▶ [WHAT NEEDS TO BE DONE]: Please count the lines in the data below that hold "Kristall" and answer with the number by itself.
INFORMATION PROVIDED Block Start
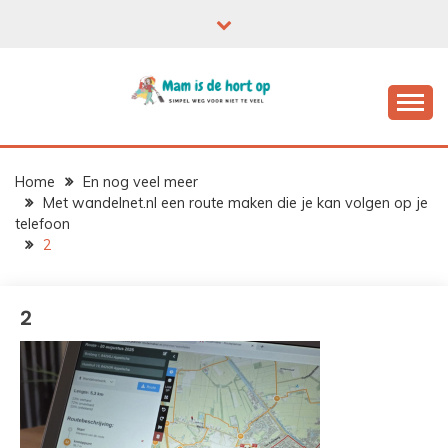
Ga
naar
de
inhoud
Home
En nog veel meer
Met wandelnet.nl een route maken die je kan volgen op je
telefoon
2
2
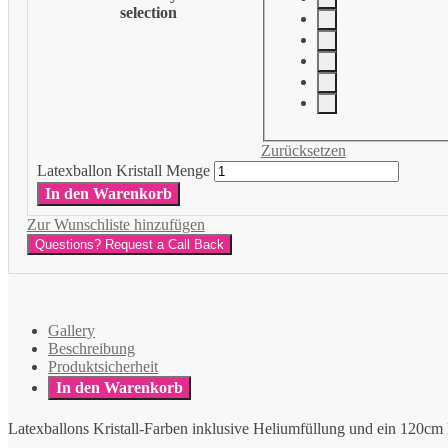
selection
Zurücksetzen
Latexballon Kristall Menge
In den Warenkorb
Zur Wunschliste hinzufügen
Questions? Request a Call Back
Gallery
Beschreibung
Produktsicherheit
In den Warenkorb
Latexballons Kristall-Farben inklusive Heliumfüllung und ein 120cm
INFORMATION PROVIDED Block End
▶ [ANSWER BOX]: 2